Nevada
I think there can be no one answer to that question. But I use dream imagery as an example. In our dreams some of the symbols are universal, some are personal. Even the universal ones mean different things to different people, depending on our background or culture or personal experience. So only the dreamer is truly capable of interpreting their own dream, identifying the answers that "click" -- as Jung put it. I've also read that mediums develop a kind of language of images that helps them communicate with spirit, that it's not the spirit creating the images so much as reflecting what they need to from the medium's unconscious in order to communicate through him. From this I gather that there's a meeting of psychic and unconscious in our psyches, or some kind of universal psychic cauldron we're all connected to, a place where these constructs aren't necessary, where we can meet one another and communicate, but in order to bring those communications into consciousness our minds must dress them in our personal symbolic language.Scion said:You read with it because it works but then you come back and say that it works for a reason.

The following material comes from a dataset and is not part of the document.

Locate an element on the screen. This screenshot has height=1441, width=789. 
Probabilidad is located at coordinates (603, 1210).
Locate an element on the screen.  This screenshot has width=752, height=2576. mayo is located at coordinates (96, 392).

Do you seriously believe that someone gets as deep or meaningful a reading out of a system by faffing their way through it? Ignoring the system and pretending ignorance imparts some kind of mastery is bizarre. But that's abstract again...

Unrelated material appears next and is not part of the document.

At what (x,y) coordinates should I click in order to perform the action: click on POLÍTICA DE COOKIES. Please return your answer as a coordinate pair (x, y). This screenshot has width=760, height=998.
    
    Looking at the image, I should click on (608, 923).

Let me ask another baseline question: what makes a GD deck work and how can it be made to work better?
A GD deck can certainly use symbolic language that I understand without me understanding or agreeing with the deck creator's reasoning behind it. Or, if I'm more in touch with my unconscious, as I think many Tarot readers are, I can make a conscious decision to let my unconscious use certain symbols in certain ways, or dress the communication in my own symbols as necessary, as one would have to do with, say, toothpick readings.